* Assignment: What is needed is an exact transcription of the line containing "Acest articol a fost publicat în" and every line after it through the end of the entries below, with no pictures.

┌────────

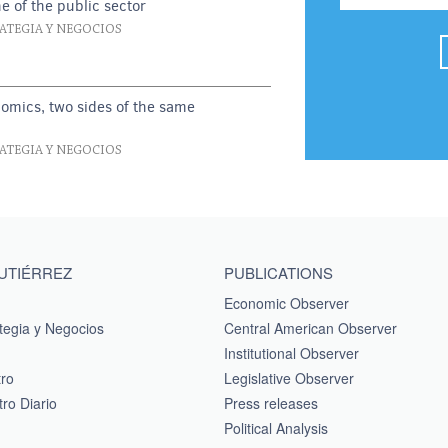
e of the public sector
RATEGIA Y NEGOCIOS
nomics, two sides of the same
RATEGIA Y NEGOCIOS
GUTIÉRREZ
PUBLICATIONS
Economic Observer
tegia y Negocios
Central American Observer
Institutional Observer
tro
Legislative Observer
ro Diario
Press releases
Political Analysis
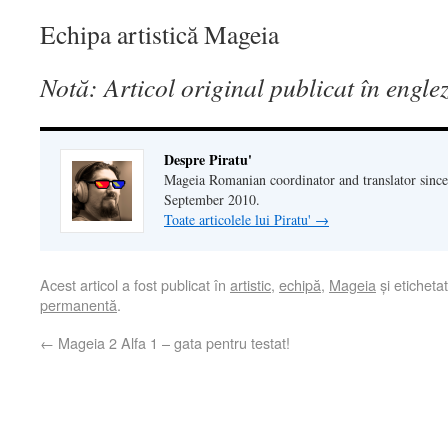
Echipa artistică Mageia
Notă: Articol original publicat în engle
Despre Piratu'
Mageia Romanian coordinator and translator since
September 2010.
Toate articolele lui Piratu'
→
Acest articol a fost publicat în
artistic
,
echipă
,
Mageia
și eticheta
permanentă
.
←
Mageia 2 Alfa 1 – gata pentru testat!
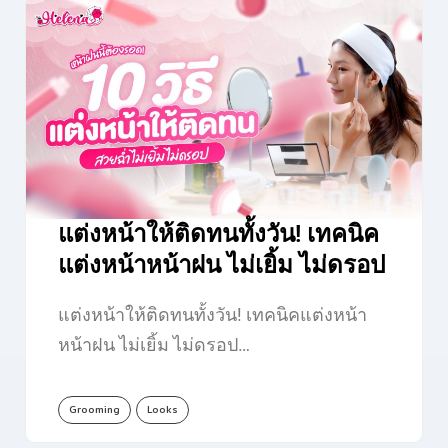
แต่งหน้าให้ติดทนทั้งวัน! เทคนิค
แต่งหน้าหน้าฝน ไม่เยิ้ม ไม่ดรอป
แต่งหน้าให้ติดทนทั้งวัน! เทคนิคแต่งหน้า
หน้าฝน ไม่เยิ้ม ไม่ดรอป…
Grooming
Looks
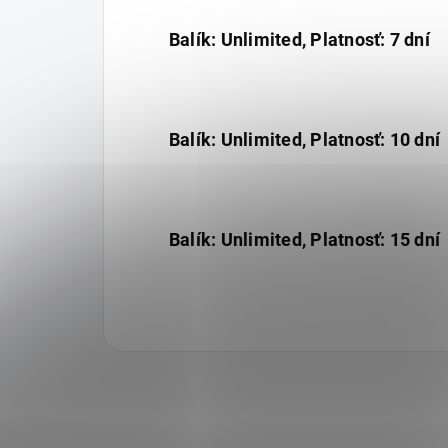
Balík: Unlimited, Platnosť: 7 dní
Balík: Unlimited, Platnosť: 10 dní
Balík: Unlimited, Platnosť: 15 dní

└────────

* Solution to this exercise:
Acest articol a fost publicat în
artistic
,
echipă
,
Mageia
și eticheta
permanentă
.
←
Mageia 2 Alfa 1 – gata pentru testat!
แต่งหน้าให้ติดทนทั้งวัน! เทคนิค
แต่งหน้าหน้าฝน ไม่เยิ้ม ไม่ดรอป
แต่งหน้าให้ติดทนทั้งวัน! เทคนิคแต่งหน้า
หน้าฝน ไม่เยิ้ม ไม่ดรอป…
Grooming
Looks
Balík: Unlimited, Platnosť: 7 dní
Balík: Unlimited, Platnosť: 10 dní
Balík: Unlimited, Platnosť: 15 dní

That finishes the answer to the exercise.